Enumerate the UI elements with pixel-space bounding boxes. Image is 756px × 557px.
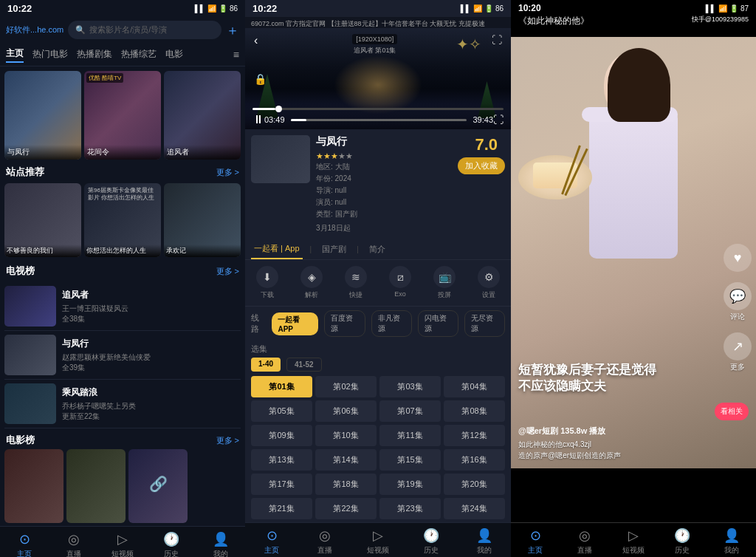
ep-btn-05[interactable]: 第05集 <box>251 400 312 422</box>
p1-nav-history[interactable]: 🕐 历史 <box>147 531 196 557</box>
exo-button[interactable]: ⧄ Exo <box>389 266 411 300</box>
rank-item-3[interactable]: 乘风踏浪 乔杉杨子嗯嗯笑上另类更新至22集 <box>4 380 241 428</box>
p1-nav-home[interactable]: ⊙ 主页 <box>0 531 49 557</box>
station-card-1[interactable]: 不够善良的我们 <box>4 183 81 257</box>
ep-range-41-52[interactable]: 41-52 <box>286 358 322 372</box>
ep-btn-22[interactable]: 第22集 <box>315 498 377 519</box>
like-action[interactable]: ♥ <box>724 244 752 272</box>
add-search-button[interactable]: ＋ <box>226 21 239 39</box>
ep-btn-15[interactable]: 第15集 <box>379 449 441 471</box>
ep-btn-09[interactable]: 第09集 <box>251 425 312 446</box>
p2-nav-profile[interactable]: 👤 我的 <box>458 527 511 556</box>
source-together-app[interactable]: 一起看APP <box>272 312 318 335</box>
rank-item-1[interactable]: 追风者 王一博王阳谋疑风云全38集 <box>4 282 241 331</box>
add-favorite-button[interactable]: 加入收藏 <box>458 157 505 174</box>
ep-btn-12[interactable]: 第12集 <box>444 425 505 446</box>
source-flash[interactable]: 闪电资源 <box>418 310 458 337</box>
ep-range-1-40[interactable]: 1-40 <box>251 358 281 372</box>
shortcut-icon: ≋ <box>345 266 367 288</box>
ep-btn-20[interactable]: 第20集 <box>444 474 505 495</box>
p1-nav-shorts[interactable]: ▷ 短视频 <box>98 531 147 557</box>
show-thumbnail[interactable] <box>251 135 310 183</box>
movie-card-2[interactable] <box>66 449 126 523</box>
ep-btn-14[interactable]: 第14集 <box>315 449 377 471</box>
nav-home[interactable]: 主页 <box>6 46 24 63</box>
ep-btn-03[interactable]: 第03集 <box>379 376 441 397</box>
ep-btn-23[interactable]: 第23集 <box>379 498 441 519</box>
nav-hot-variety[interactable]: 热播综艺 <box>121 47 157 62</box>
ep-btn-07[interactable]: 第07集 <box>379 400 441 422</box>
station-card-3[interactable]: 承欢记 <box>164 183 241 257</box>
p1-nav-profile[interactable]: 👤 我的 <box>196 531 245 557</box>
ep-btn-08[interactable]: 第08集 <box>444 400 505 422</box>
p3-nav-history[interactable]: 🕐 历史 <box>658 527 707 556</box>
ep-btn-02[interactable]: 第02集 <box>315 376 377 397</box>
parse-button[interactable]: ◈ 解析 <box>300 266 323 300</box>
tab-domestic[interactable]: 国产剧 <box>319 240 349 259</box>
settings-icon: ⚙ <box>478 266 500 288</box>
time-right: 10:20 <box>518 3 541 13</box>
p2-nav-live[interactable]: ◎ 直播 <box>298 527 351 556</box>
comment-action[interactable]: 💬 评论 <box>724 282 752 322</box>
download-button[interactable]: ⬇ 下载 <box>256 266 278 300</box>
ep-btn-18[interactable]: 第18集 <box>315 474 377 495</box>
share-action[interactable]: ↗ 更多 <box>724 332 752 372</box>
station-card-2[interactable]: 第96届奥斯卡金像奖最佳影片 你想活出怎样的人生 你想活出怎样的人生 <box>84 183 161 257</box>
nav-movies[interactable]: 电影 <box>165 47 183 62</box>
ep-btn-10[interactable]: 第10集 <box>315 425 377 446</box>
ep-btn-16[interactable]: 第16集 <box>444 449 505 471</box>
shortcut-button[interactable]: ≋ 快捷 <box>345 266 367 300</box>
p3-nav-shorts[interactable]: ▷ 短视频 <box>609 527 658 556</box>
source-endless[interactable]: 无尽资源 <box>464 310 505 337</box>
station-more[interactable]: 更多 > <box>216 167 239 178</box>
nav-menu-icon[interactable]: ≡ <box>233 49 239 61</box>
p2-nav-history[interactable]: 🕐 历史 <box>405 527 458 556</box>
lock-button[interactable]: 🔒 <box>254 73 267 85</box>
settings-button[interactable]: ⚙ 设置 <box>478 266 500 300</box>
movie-card-3[interactable]: 🔗 <box>128 449 188 523</box>
ep-btn-24[interactable]: 第24集 <box>444 498 505 519</box>
featured-card-3[interactable]: 追风者 <box>164 71 241 160</box>
show-date: 3月18日起 <box>316 223 505 233</box>
status-icons-left: ▌▌ 📶 🔋 86 <box>195 4 238 13</box>
featured-card-2[interactable]: 优酷 酷喵TV 花间令 <box>84 71 161 160</box>
p3-nav-profile[interactable]: 👤 我的 <box>707 527 756 556</box>
movierank-more[interactable]: 更多 > <box>216 435 239 446</box>
p2-nav-home[interactable]: ⊙ 主页 <box>245 527 298 556</box>
play-pause-button[interactable]: ⏸ <box>252 113 264 126</box>
p3-nav-live[interactable]: ◎ 直播 <box>560 527 608 556</box>
tab-intro[interactable]: 简介 <box>366 240 388 259</box>
p1-nav-live[interactable]: ◎ 直播 <box>49 531 97 557</box>
ep-btn-13[interactable]: 第13集 <box>251 449 312 471</box>
show-title-right: 《如此神秘的他》 <box>518 16 589 26</box>
video-player[interactable]: ✦✧ ‹ [1920X1080] 追风者 第01集 ⛶ 🔒 ⏸ 03:49 <box>245 28 511 129</box>
station-card-2-label: 你想活出怎样的人生 <box>84 245 161 257</box>
rank-item-2[interactable]: 与凤行 赵露思颖林更新绝美仙侠爱全39集 <box>4 331 241 380</box>
see-related-button[interactable]: 看相关 <box>715 403 749 420</box>
progress-bar[interactable] <box>252 108 504 110</box>
exo-label: Exo <box>394 290 406 298</box>
nav-hot-movies[interactable]: 热门电影 <box>32 47 68 62</box>
featured-card-1[interactable]: 与凤行 <box>4 71 81 160</box>
tvrank-more[interactable]: 更多 > <box>216 266 239 277</box>
tab-together[interactable]: 一起看 | App <box>251 239 303 259</box>
pip-button[interactable]: ⛶ <box>492 34 502 55</box>
back-button[interactable]: ‹ <box>254 34 258 55</box>
ep-btn-21[interactable]: 第21集 <box>251 498 312 519</box>
battery-icon-m: 🔋 <box>484 4 493 13</box>
p3-nav-home[interactable]: ⊙ 主页 <box>511 527 560 556</box>
cast-button[interactable]: 📺 投屏 <box>433 266 456 300</box>
ep-btn-17[interactable]: 第17集 <box>251 474 312 495</box>
ep-btn-11[interactable]: 第11集 <box>379 425 441 446</box>
ep-btn-19[interactable]: 第19集 <box>379 474 441 495</box>
p2-nav-shorts[interactable]: ▷ 短视频 <box>351 527 405 556</box>
nav-hot-dramas[interactable]: 热播剧集 <box>77 47 112 62</box>
ep-btn-01[interactable]: 第01集 <box>251 376 312 397</box>
source-feifan[interactable]: 非凡资源 <box>371 310 412 337</box>
ep-btn-06[interactable]: 第06集 <box>315 400 377 422</box>
movie-card-1[interactable] <box>4 449 63 523</box>
source-baidu[interactable]: 百度资源 <box>324 310 365 337</box>
search-input[interactable]: 🔍 搜索影片名/演员/导演 <box>68 21 221 39</box>
fullscreen-button[interactable]: ⛶ <box>493 114 504 126</box>
ep-btn-04[interactable]: 第04集 <box>444 376 505 397</box>
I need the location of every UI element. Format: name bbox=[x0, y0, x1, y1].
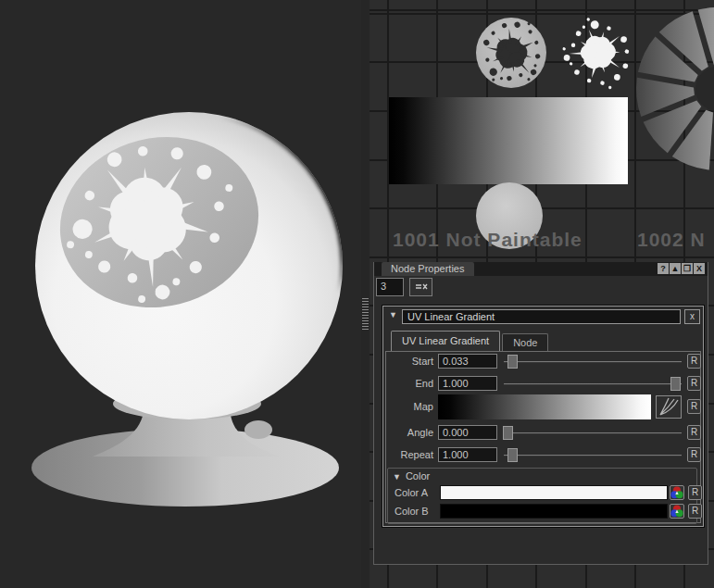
========================================
The answer must be an exact copy of the records above, with the pictures left out.

Enumerate the UI elements with pixel-space bounding boxes. Image is 756px × 557px.
ep-btn-05[interactable]: 第05集 <box>251 400 312 422</box>
p1-nav-history[interactable]: 🕐 历史 <box>147 531 196 557</box>
exo-button[interactable]: ⧄ Exo <box>389 266 411 300</box>
rank-item-3[interactable]: 乘风踏浪 乔杉杨子嗯嗯笑上另类更新至22集 <box>4 380 241 428</box>
p1-nav-home[interactable]: ⊙ 主页 <box>0 531 49 557</box>
station-card-1[interactable]: 不够善良的我们 <box>4 183 81 257</box>
ep-range-41-52[interactable]: 41-52 <box>286 358 322 372</box>
ep-btn-22[interactable]: 第22集 <box>315 498 377 519</box>
like-action[interactable]: ♥ <box>724 244 752 272</box>
add-search-button[interactable]: ＋ <box>226 21 239 39</box>
ep-btn-15[interactable]: 第15集 <box>379 449 441 471</box>
ep-btn-09[interactable]: 第09集 <box>251 425 312 446</box>
p2-nav-profile[interactable]: 👤 我的 <box>458 527 511 556</box>
source-together-app[interactable]: 一起看APP <box>272 312 318 335</box>
rank-item-1[interactable]: 追风者 王一博王阳谋疑风云全38集 <box>4 282 241 331</box>
add-favorite-button[interactable]: 加入收藏 <box>458 157 505 174</box>
ep-btn-12[interactable]: 第12集 <box>444 425 505 446</box>
source-flash[interactable]: 闪电资源 <box>418 310 458 337</box>
ep-range-1-40[interactable]: 1-40 <box>251 358 281 372</box>
shortcut-icon: ≋ <box>345 266 367 288</box>
ep-btn-20[interactable]: 第20集 <box>444 474 505 495</box>
p1-nav-shorts[interactable]: ▷ 短视频 <box>98 531 147 557</box>
show-thumbnail[interactable] <box>251 135 310 183</box>
movie-card-2[interactable] <box>66 449 126 523</box>
ep-btn-14[interactable]: 第14集 <box>315 449 377 471</box>
nav-home[interactable]: 主页 <box>6 46 24 63</box>
ep-btn-03[interactable]: 第03集 <box>379 376 441 397</box>
ep-btn-23[interactable]: 第23集 <box>379 498 441 519</box>
nav-hot-variety[interactable]: 热播综艺 <box>121 47 157 62</box>
ep-btn-07[interactable]: 第07集 <box>379 400 441 422</box>
station-card-3[interactable]: 承欢记 <box>164 183 241 257</box>
p1-nav-profile[interactable]: 👤 我的 <box>196 531 245 557</box>
ep-btn-08[interactable]: 第08集 <box>444 400 505 422</box>
p3-nav-history[interactable]: 🕐 历史 <box>658 527 707 556</box>
ep-btn-02[interactable]: 第02集 <box>315 376 377 397</box>
parse-button[interactable]: ◈ 解析 <box>300 266 323 300</box>
tab-domestic[interactable]: 国产剧 <box>319 240 349 259</box>
settings-icon: ⚙ <box>478 266 500 288</box>
time-right: 10:20 <box>518 3 541 13</box>
p2-nav-live[interactable]: ◎ 直播 <box>298 527 351 556</box>
comment-action[interactable]: 💬 评论 <box>724 282 752 322</box>
download-button[interactable]: ⬇ 下载 <box>256 266 278 300</box>
ep-btn-18[interactable]: 第18集 <box>315 474 377 495</box>
share-action[interactable]: ↗ 更多 <box>724 332 752 372</box>
station-card-2[interactable]: 第96届奥斯卡金像奖最佳影片 你想活出怎样的人生 你想活出怎样的人生 <box>84 183 161 257</box>
nav-movies[interactable]: 电影 <box>165 47 183 62</box>
ep-btn-10[interactable]: 第10集 <box>315 425 377 446</box>
ep-btn-16[interactable]: 第16集 <box>444 449 505 471</box>
shortcut-button[interactable]: ≋ 快捷 <box>345 266 367 300</box>
p3-nav-shorts[interactable]: ▷ 短视频 <box>609 527 658 556</box>
source-endless[interactable]: 无尽资源 <box>464 310 505 337</box>
station-more[interactable]: 更多 > <box>216 167 239 178</box>
nav-menu-icon[interactable]: ≡ <box>233 49 239 61</box>
p2-nav-history[interactable]: 🕐 历史 <box>405 527 458 556</box>
lock-button[interactable]: 🔒 <box>254 73 267 85</box>
settings-button[interactable]: ⚙ 设置 <box>478 266 500 300</box>
movie-card-3[interactable]: 🔗 <box>128 449 188 523</box>
ep-btn-24[interactable]: 第24集 <box>444 498 505 519</box>
featured-card-3[interactable]: 追风者 <box>164 71 241 160</box>
show-date: 3月18日起 <box>316 223 505 233</box>
status-icons-left: ▌▌ 📶 🔋 86 <box>195 4 238 13</box>
featured-card-2[interactable]: 优酷 酷喵TV 花间令 <box>84 71 161 160</box>
p3-nav-profile[interactable]: 👤 我的 <box>707 527 756 556</box>
movierank-more[interactable]: 更多 > <box>216 435 239 446</box>
p2-nav-home[interactable]: ⊙ 主页 <box>245 527 298 556</box>
play-pause-button[interactable]: ⏸ <box>252 113 264 126</box>
p3-nav-live[interactable]: ◎ 直播 <box>560 527 608 556</box>
tab-intro[interactable]: 简介 <box>366 240 388 259</box>
p1-nav-live[interactable]: ◎ 直播 <box>49 531 97 557</box>
ep-btn-13[interactable]: 第13集 <box>251 449 312 471</box>
show-title-right: 《如此神秘的他》 <box>518 16 589 26</box>
video-player[interactable]: ✦✧ ‹ [1920X1080] 追风者 第01集 ⛶ 🔒 ⏸ 03:49 <box>245 28 511 129</box>
station-card-2-label: 你想活出怎样的人生 <box>84 245 161 257</box>
rank-item-2[interactable]: 与凤行 赵露思颖林更新绝美仙侠爱全39集 <box>4 331 241 380</box>
see-related-button[interactable]: 看相关 <box>715 403 749 420</box>
progress-bar[interactable] <box>252 108 504 110</box>
exo-label: Exo <box>394 290 406 298</box>
nav-hot-movies[interactable]: 热门电影 <box>32 47 68 62</box>
featured-card-1[interactable]: 与凤行 <box>4 71 81 160</box>
tvrank-more[interactable]: 更多 > <box>216 266 239 277</box>
tab-together[interactable]: 一起看 | App <box>251 239 303 259</box>
pip-button[interactable]: ⛶ <box>492 34 502 55</box>
back-button[interactable]: ‹ <box>254 34 258 55</box>
ep-btn-21[interactable]: 第21集 <box>251 498 312 519</box>
battery-icon-m: 🔋 <box>484 4 493 13</box>
p3-nav-home[interactable]: ⊙ 主页 <box>511 527 560 556</box>
cast-button[interactable]: 📺 投屏 <box>433 266 456 300</box>
ep-btn-17[interactable]: 第17集 <box>251 474 312 495</box>
ep-btn-11[interactable]: 第11集 <box>379 425 441 446</box>
ep-btn-19[interactable]: 第19集 <box>379 474 441 495</box>
p2-nav-shorts[interactable]: ▷ 短视频 <box>351 527 405 556</box>
nav-hot-dramas[interactable]: 热播剧集 <box>77 47 112 62</box>
ep-btn-01[interactable]: 第01集 <box>251 376 312 397</box>
source-feifan[interactable]: 非凡资源 <box>371 310 412 337</box>
ep-btn-06[interactable]: 第06集 <box>315 400 377 422</box>
movie-card-1[interactable] <box>4 449 63 523</box>
source-baidu[interactable]: 百度资源 <box>324 310 365 337</box>
search-input[interactable]: 🔍 搜索影片名/演员/导演 <box>68 21 221 39</box>
fullscreen-button[interactable]: ⛶ <box>493 114 504 126</box>
ep-btn-04[interactable]: 第04集 <box>444 376 505 397</box>
I need the location of every UI element. Format: name bbox=[x0, y0, x1, y1].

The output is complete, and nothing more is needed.